Give as output the line that contains "POIDS : 800G", followed by every remaining line of the entries, unchanged and with nothing added.

[Records from a data collection]
'''

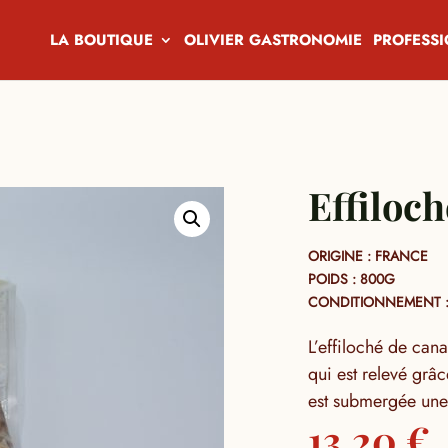
LA BOUTIQUE
OLIVIER GASTRONOMIE
PROFESS
Effiloc
ORIGINE : FRANCE
POIDS : 800G
CONDITIONNEMENT :
L’effiloché de cana
qui est relevé grâ
est submergée une 
13,20
€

'''

Solution below -
POIDS : 800G
CONDITIONNEMENT :
L’effiloché de cana
qui est relevé grâ
est submergée une 
13,20
€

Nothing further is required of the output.